* _Problem details_
Please reproduce the lines of the records below from the one holding "REVISTA DE LETRAS NORTE@MENTOS" through the one holding "keyboard_arrow_down", inclusive, skipping all pictures.

Saved data entries:
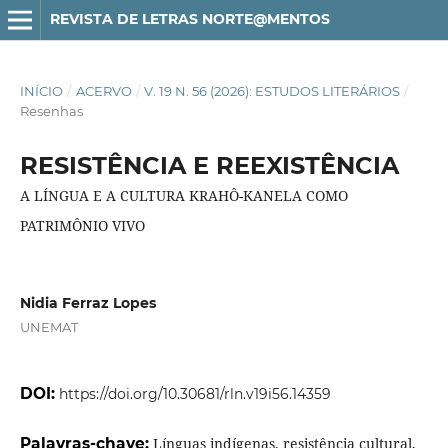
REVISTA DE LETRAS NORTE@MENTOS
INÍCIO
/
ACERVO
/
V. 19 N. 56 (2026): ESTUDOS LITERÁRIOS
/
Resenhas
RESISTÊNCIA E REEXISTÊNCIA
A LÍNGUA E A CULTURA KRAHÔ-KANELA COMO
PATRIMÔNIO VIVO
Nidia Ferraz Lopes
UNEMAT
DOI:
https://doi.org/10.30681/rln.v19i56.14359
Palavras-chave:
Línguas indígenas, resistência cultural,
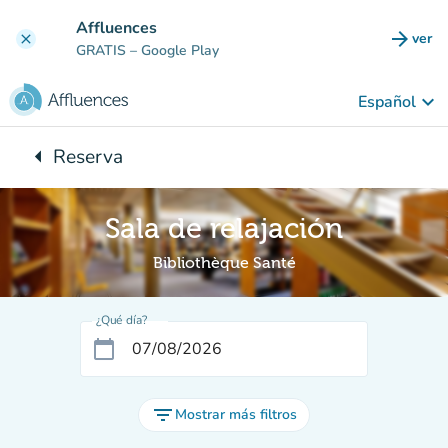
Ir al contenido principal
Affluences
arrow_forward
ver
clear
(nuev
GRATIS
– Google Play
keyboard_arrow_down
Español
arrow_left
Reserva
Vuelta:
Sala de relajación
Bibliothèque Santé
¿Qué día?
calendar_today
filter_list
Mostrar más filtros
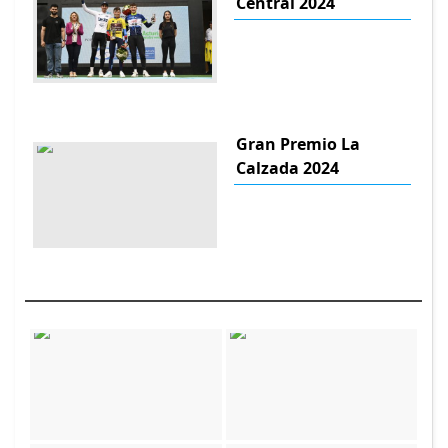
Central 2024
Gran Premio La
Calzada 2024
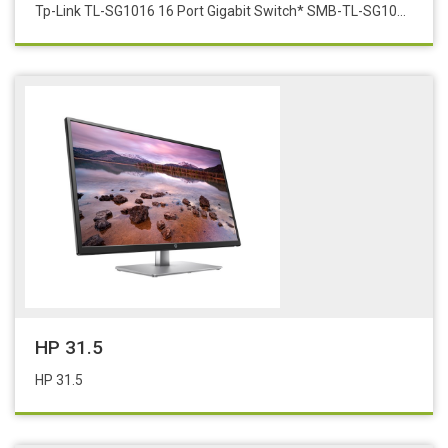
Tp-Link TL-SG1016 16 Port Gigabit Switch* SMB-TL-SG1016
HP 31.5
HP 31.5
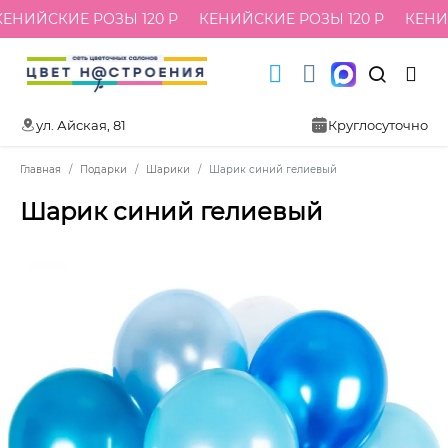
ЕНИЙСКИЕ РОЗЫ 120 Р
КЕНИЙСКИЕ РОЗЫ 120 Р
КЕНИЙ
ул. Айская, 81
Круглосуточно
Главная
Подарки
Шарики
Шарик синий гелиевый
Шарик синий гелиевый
--
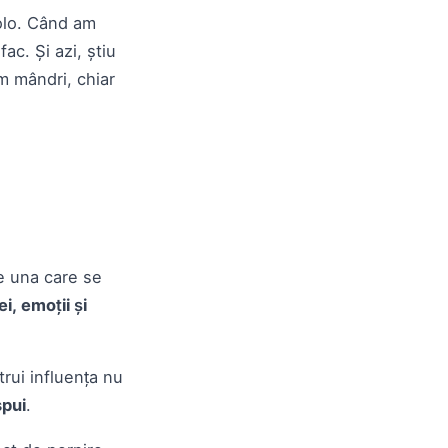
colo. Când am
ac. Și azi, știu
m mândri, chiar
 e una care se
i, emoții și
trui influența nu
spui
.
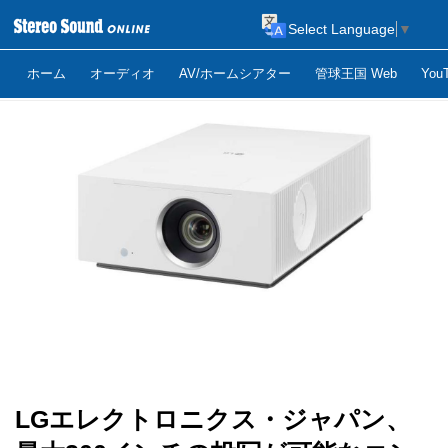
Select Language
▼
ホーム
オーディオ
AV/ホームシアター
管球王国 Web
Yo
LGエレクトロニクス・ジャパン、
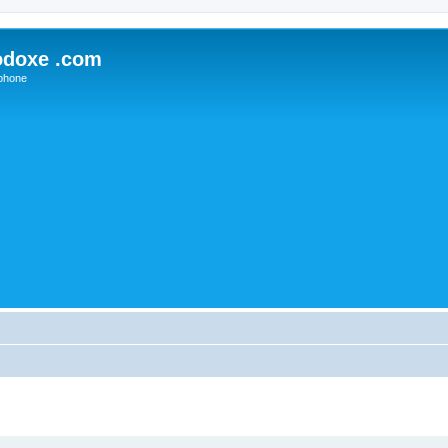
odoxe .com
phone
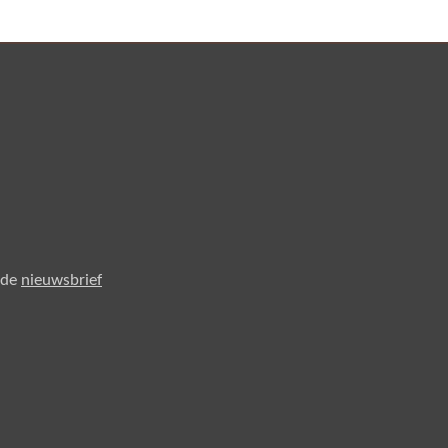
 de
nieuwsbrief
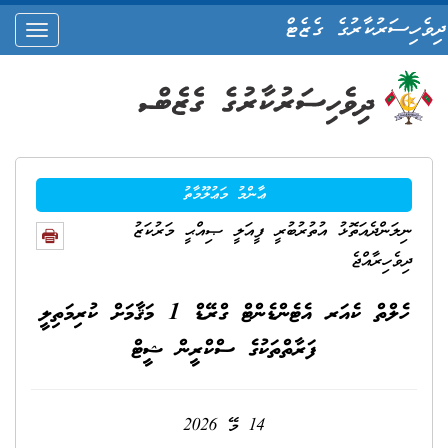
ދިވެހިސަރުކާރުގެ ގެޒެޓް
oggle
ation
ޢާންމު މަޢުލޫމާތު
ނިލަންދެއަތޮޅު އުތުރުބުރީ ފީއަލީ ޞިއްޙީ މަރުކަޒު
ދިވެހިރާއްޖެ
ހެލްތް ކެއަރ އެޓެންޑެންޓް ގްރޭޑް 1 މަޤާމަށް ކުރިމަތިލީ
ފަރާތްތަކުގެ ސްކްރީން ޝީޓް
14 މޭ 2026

* _Task answer_
REVISTA DE LETRAS NORTE@MENTOS
INÍCIO
/
ACERVO
/
V. 19 N. 56 (2026): ESTUDOS LITERÁRIOS
/
Resenhas
RESISTÊNCIA E REEXISTÊNCIA
A LÍNGUA E A CULTURA KRAHÔ-KANELA COMO
PATRIMÔNIO VIVO
Nidia Ferraz Lopes
UNEMAT
DOI:
https://doi.org/10.30681/rln.v19i56.14359
Palavras-chave:
Línguas indígenas, resistência cultural,
Ir al contenido principal
Affluences
arrow_forward
ver
clear
(nuev
GRATIS
– Google Play
keyboard_arrow_down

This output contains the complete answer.